**Records to process:**

※

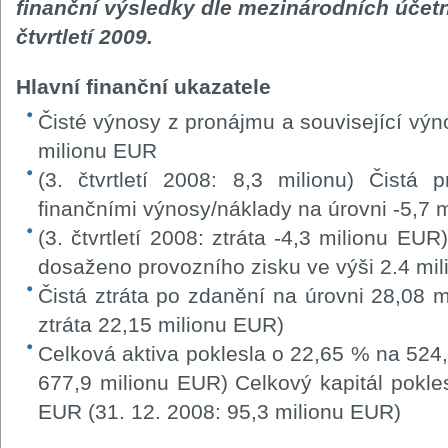
finanční výsledky dle mezinárodních účetn
čtvrtletí 2009.
Hlavní finanční ukazatele
Čisté výnosy z pronájmu a související výn
milionu EUR
(3. čtvrtletí 2008: 8,3 milionu) Čistá 
finančními výnosy/náklady na úrovni -5,7 
(3. čtvrtletí 2008: ztráta -4,3 milionu EUR)
dosaženo provozního zisku ve výši 2.4 mi
Čistá ztráta po zdanění na úrovni 28,08 mi
ztráta 22,15 milionu EUR)
Celková aktiva poklesla o 22,65 % na 524,
677,9 milionu EUR) Celkový kapitál pokle
EUR (31. 12. 2008: 95,3 milionu EUR)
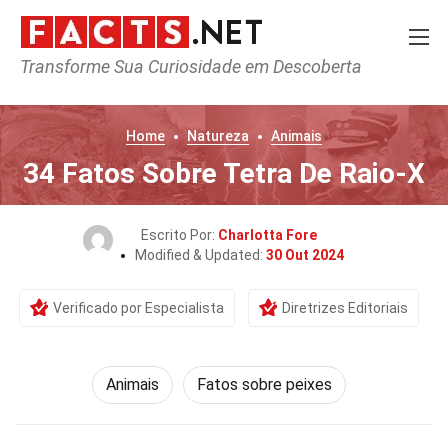
Transforme Sua Curiosidade em Descoberta
Home
Natureza
Animais
34 Fatos Sobre Tetra De Raio-X
Escrito Por:
Charlotta Fore
Modified & Updated:
30 Out 2024
Verificado por Especialista
Diretrizes Editoriais
Animais
Fatos sobre peixes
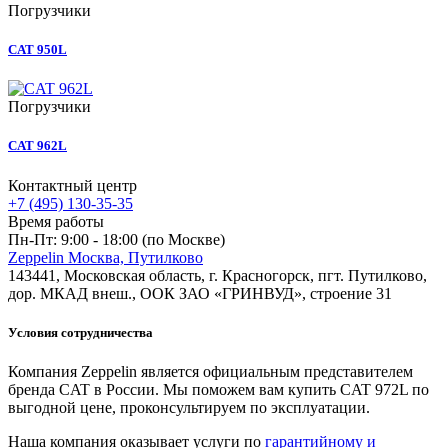
Погрузчики
CAT 950L
Погрузчики
CAT 962L
Контактный центр
+7 (495) 130-35-35
Время работы
Пн-Пт: 9:00 - 18:00 (по Москве)
Zeppelin Москва, Путилково
143441, Московская область, г. Красногорск, пгт. Путилково,
дор. МКАД внеш., ООК ЗАО «ГРИНВУД», строение 31
Условия сотрудничества
Компания Zeppelin является официальным представителем
бренда CAT в России. Мы поможем вам купить CAT 972L по
выгодной цене, проконсультируем по эксплуатации.
Наша компания оказывает услуги по
гарантийному и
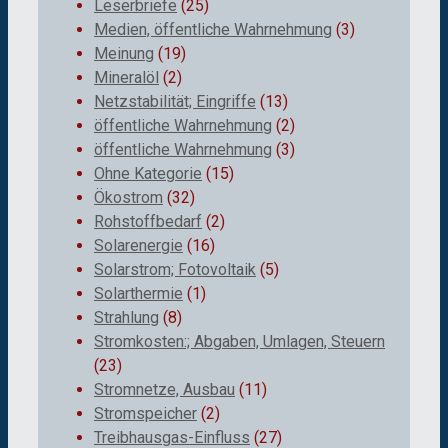
Leserbriefe
(25)
Medien, öffentliche Wahrnehmung
(3)
Meinung
(19)
Mineralöl
(2)
Netzstabilität; Eingriffe
(13)
öffentliche Wahrnehmung
(2)
öffentliche Wahrnehmung
(3)
Ohne Kategorie
(15)
Ökostrom
(32)
Rohstoffbedarf
(2)
Solarenergie
(16)
Solarstrom; Fotovoltaik
(5)
Solarthermie
(1)
Strahlung
(8)
Stromkosten:; Abgaben, Umlagen, Steuern
(23)
Stromnetze, Ausbau
(11)
Stromspeicher
(2)
Treibhausgas-Einfluss
(27)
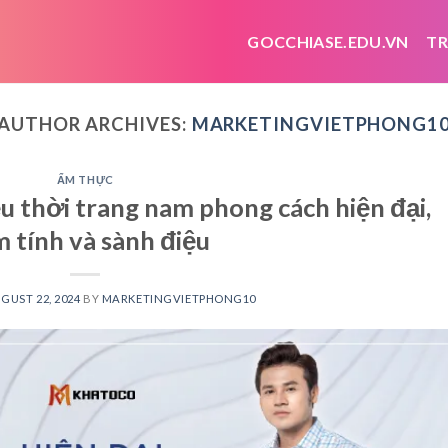
GOCCHIASE.EDU.VN
TR
AUTHOR ARCHIVES:
MARKETINGVIETPHONG1
ẨM THỰC
 thời trang nam phong cách hiện đại,
 tính và sành điệu
GUST 22, 2024
BY
MARKETINGVIETPHONG10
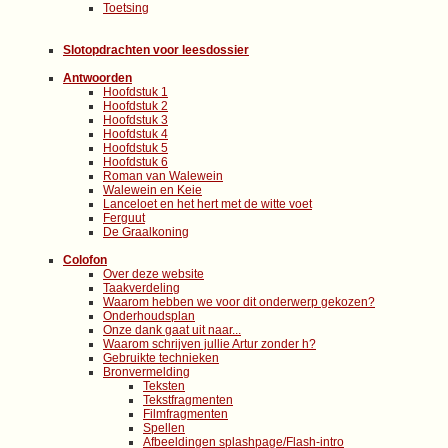
Toetsing
Slotopdrachten voor leesdossier
Antwoorden
Hoofdstuk 1
Hoofdstuk 2
Hoofdstuk 3
Hoofdstuk 4
Hoofdstuk 5
Hoofdstuk 6
Roman van Walewein
Walewein en Keie
Lanceloet en het hert met de witte voet
Ferguut
De Graalkoning
Colofon
Over deze website
Taakverdeling
Waarom hebben we voor dit onderwerp gekozen?
Onderhoudsplan
Onze dank gaat uit naar...
Waarom schrijven jullie Artur zonder h?
Gebruikte technieken
Bronvermelding
Teksten
Tekstfragmenten
Filmfragmenten
Spellen
Afbeeldingen splashpage/Flash-intro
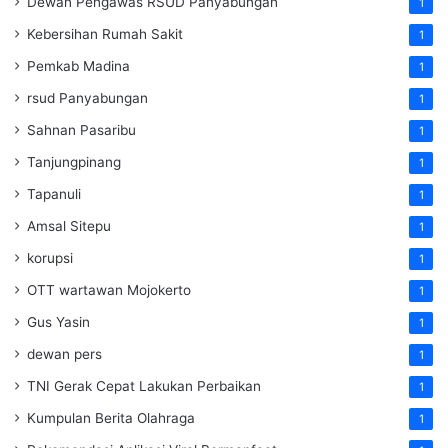
Dewan Pengawas RSUD Panyabungan
1
Kebersihan Rumah Sakit
1
Pemkab Madina
1
rsud Panyabungan
1
Sahnan Pasaribu
1
Tanjungpinang
1
Tapanuli
1
Amsal Sitepu
1
korupsi
1
OTT wartawan Mojokerto
1
Gus Yasin
1
dewan pers
1
TNI Gerak Cepat Lakukan Perbaikan
1
Kumpulan Berita Olahraga
1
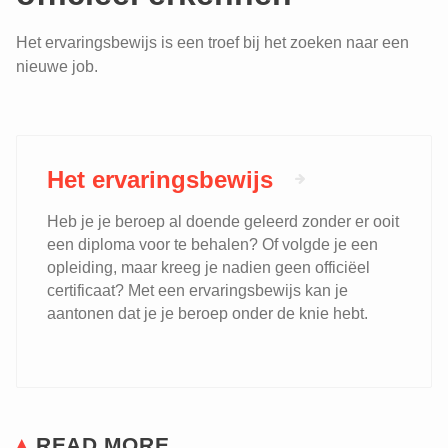
Het ervaringsbewijs is een troef bij het zoeken naar een
nieuwe job.
Het ervaringsbewijs
Heb je je beroep al doende geleerd zonder er ooit
een diploma voor te behalen? Of volgde je een
opleiding, maar kreeg je nadien geen officiëel
certificaat? Met een ervaringsbewijs kan je
aantonen dat je je beroep onder de knie hebt.
READ MORE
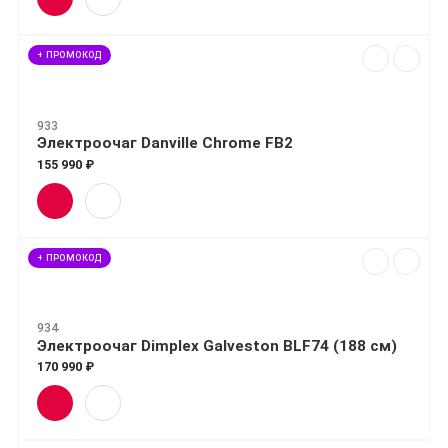
+ ПРОМОКОД
933
Электроочаг Danville Chrome FB2
155 990 ₽
+ ПРОМОКОД
934
Электроочаг Dimplex Galveston BLF74 (188 см)
170 990 ₽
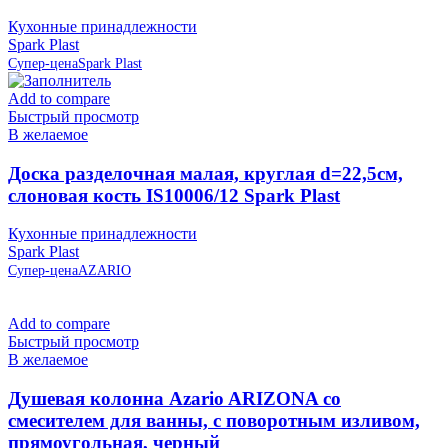
Кухонные принадлежности
Spark Plast
Супер-цена
Spark Plast
Add to compare
Быстрый просмотр
В желаемое
Доска разделочная малая, круглая d=22,5см,
слоновая кость IS10006/12 Spark Plast
Кухонные принадлежности
Spark Plast
Супер-цена
AZARIO
Add to compare
Быстрый просмотр
В желаемое
Душевая колонна Azario ARIZONA со
смесителем для ванны, с поворотным изливом,
прямоугольная, черный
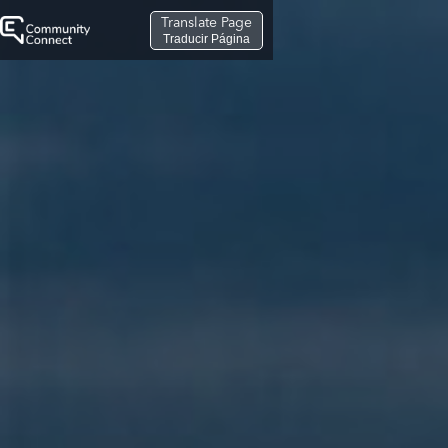
Translate Page
Traducir Página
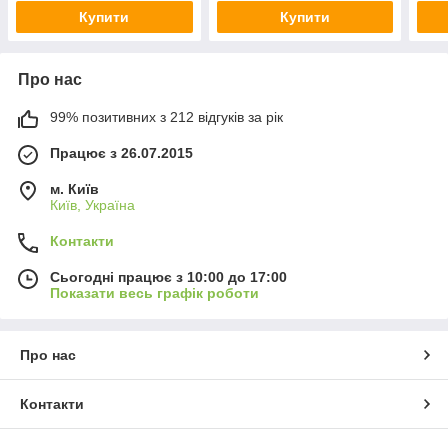
Купити
Купити
Про нас
99% позитивних з 212 відгуків за рік
Працює з 26.07.2015
м. Київ
Київ, Україна
Контакти
Сьогодні працює з 10:00 до 17:00
Показати весь графік роботи
Про нас
Контакти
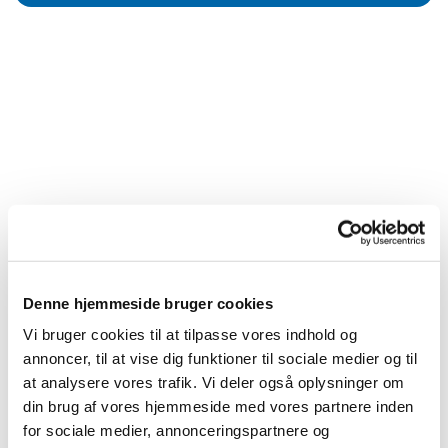
Denne hjemmeside bruger cookies
Vi bruger cookies til at tilpasse vores indhold og
annoncer, til at vise dig funktioner til sociale medier og til
at analysere vores trafik. Vi deler også oplysninger om
din brug af vores hjemmeside med vores partnere inden
for sociale medier, annonceringspartnere og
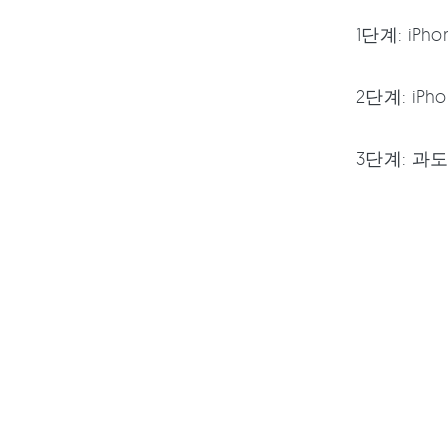
1단계: iP
2단계: iP
3단계: 과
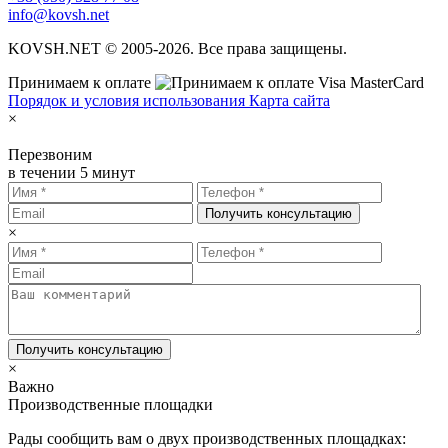
info@kovsh.net
KOVSH.NET © 2005-2026. Все права защищены.
Принимаем к оплате
Порядок и условия использования
Карта сайта
×
Перезвоним
в течении 5 минут
Получить консультацию
×
Получить консультацию
×
Важно
Производственные площадки
Рады сообщить вам о двух производственных площадках:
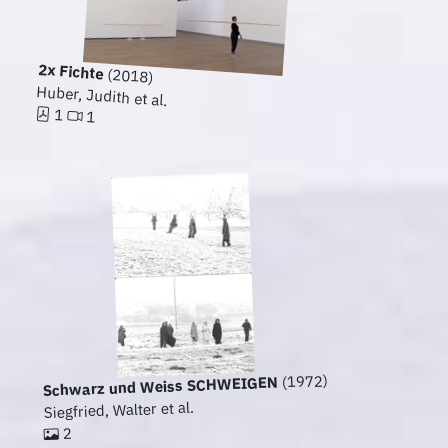
2x Fichte
(2018)
Huber, Judith et al.
1
1
(1972)
Schwarz und Weiss SCHWEIGEN
Siegfried, Walter et al.
2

※

**Work required:** A faithful copy of the data above is wanted, with every image left out.

**Response box:**
finanční výsledky dle mezinárodních účetn
čtvrtletí 2009.
Hlavní finanční ukazatele
Čisté výnosy z pronájmu a související výn
milionu EUR
(3. čtvrtletí 2008: 8,3 milionu) Čistá 
finančními výnosy/náklady na úrovni -5,7 
(3. čtvrtletí 2008: ztráta -4,3 milionu EUR)
dosaženo provozního zisku ve výši 2.4 mi
Čistá ztráta po zdanění na úrovni 28,08 mi
ztráta 22,15 milionu EUR)
Celková aktiva poklesla o 22,65 % na 524,
677,9 milionu EUR) Celkový kapitál pokle
EUR (31. 12. 2008: 95,3 milionu EUR)
Transforme Sua Curiosidade em Descoberta
Home
Natureza
Animais
34 Fatos Sobre Tetra De Raio-X
Escrito Por:
Charlotta Fore
Modified & Updated:
30 Out 2024
Verificado por Especialista
Diretrizes Editoriais
Animais
Fatos sobre peixes
Погрузчики
CAT 950L
Погрузчики
CAT 962L
Контактный центр
+7 (495) 130-35-35
Время работы
Пн-Пт: 9:00 - 18:00 (по Москве)
Zeppelin Москва, Путилково
143441, Московская область, г. Красногорск, пгт. Путилково,
дор. МКАД внеш., ООК ЗАО «ГРИНВУД», строение 31
Условия сотрудничества
Компания Zeppelin является официальным представителем
бренда CAT в России. Мы поможем вам купить CAT 972L по
выгодной цене, проконсультируем по эксплуатации.
Наша компания оказывает услуги по
гарантийному и
Leserbriefe
(25)
Medien, öffentliche Wahrnehmung
(3)
Meinung
(19)
Mineralöl
(2)
Netzstabilität; Eingriffe
(13)
öffentliche Wahrnehmung
(2)
öffentliche Wahrnehmung
(3)
Ohne Kategorie
(15)
Ökostrom
(32)
Rohstoffbedarf
(2)
Solarenergie
(16)
Solarstrom; Fotovoltaik
(5)
Solarthermie
(1)
Strahlung
(8)
Stromkosten:; Abgaben, Umlagen, Steuern
(23)
Stromnetze, Ausbau
(11)
Stromspeicher
(2)
Treibhausgas-Einfluss
(27)
GOCCHIASE.EDU.VN
TR
AUTHOR ARCHIVES:
MARKETINGVIETPHONG1
ẨM THỰC
 thời trang nam phong cách hiện đại,
 tính và sành điệu
GUST 22, 2024
BY
MARKETINGVIETPHONG10
Toetsing
Slotopdrachten voor leesdossier
Antwoorden
Hoofdstuk 1
Hoofdstuk 2
Hoofdstuk 3
Hoofdstuk 4
Hoofdstuk 5
Hoofdstuk 6
Roman van Walewein
Walewein en Keie
Lanceloet en het hert met de witte voet
Ferguut
De Graalkoning
Colofon
Over deze website
Taakverdeling
Waarom hebben we voor dit onderwerp gekozen?
Onderhoudsplan
Onze dank gaat uit naar...
Waarom schrijven jullie Artur zonder h?
Gebruikte technieken
Bronvermelding
Teksten
Tekstfragmenten
Filmfragmenten
Spellen
Afbeeldingen splashpage/Flash-intro
Dewan Pengawas RSUD Panyabungan
1
Kebersihan Rumah Sakit
1
Pemkab Madina
1
rsud Panyabungan
1
Sahnan Pasaribu
1
Tanjungpinang
1
Tapanuli
1
Amsal Sitepu
1
korupsi
1
OTT wartawan Mojokerto
1
Gus Yasin
1
dewan pers
1
TNI Gerak Cepat Lakukan Perbaikan
1
Kumpulan Berita Olahraga
1
Het ervaringsbewijs is een troef bij het zoeken naar een
nieuwe job.
Het ervaringsbewijs
Heb je je beroep al doende geleerd zonder er ooit
een diploma voor te behalen? Of volgde je een
opleiding, maar kreeg je nadien geen officiëel
certificaat? Met een ervaringsbewijs kan je
aantonen dat je je beroep onder de knie hebt.
READ MORE
+ ПРОМОКОД
933
Электроочаг Danville Chrome FB2
155 990 ₽
+ ПРОМОКОД
934
Электроочаг Dimplex Galveston BLF74 (188 см)
170 990 ₽
Кухонные принадлежности
Spark Plast
Супер-цена
Spark Plast
Add to compare
Быстрый просмотр
В желаемое
Доска разделочная малая, круглая d=22,5см,
слоновая кость IS10006/12 Spark Plast
Кухонные принадлежности
Spark Plast
Супер-цена
AZARIO
Add to compare
Быстрый просмотр
В желаемое
Душевая колонна Azario ARIZONA со
смесителем для ванны, с поворотным изливом,
прямоугольная, черный
Translate Page
Traducir Página
Купити
Купити
Про нас
99% позитивних з 212 відгуків за рік
Працює з 26.07.2015
м. Київ
Київ, Україна
Контакти
Сьогодні працює з 10:00 до 17:00
Показати весь графік роботи
Про нас
Контакти
Denne hjemmeside bruger cookies
Vi bruger cookies til at tilpasse vores indhold og
annoncer, til at vise dig funktioner til sociale medier og til
at analysere vores trafik. Vi deler også oplysninger om
din brug af vores hjemmeside med vores partnere inden
for sociale medier, annonceringspartnere og
1단계: iP
2단계: iP
3단계: 과
info@kovsh.net
KOVSH.NET © 2005-2026. Все права защищены.
Принимаем к оплате
Порядок и условия использования
Карта сайта
×
Перезвоним
в течении 5 минут
Получить консультацию
×
Получить консультацию
×
Важно
Производственные площадки
Рады сообщить вам о двух производственных площадках:
2x Fichte
(2018)
Huber, Judith et al.
1
1
(1972)
Schwarz und Weiss SCHWEIGEN
Siegfried, Walter et al.
2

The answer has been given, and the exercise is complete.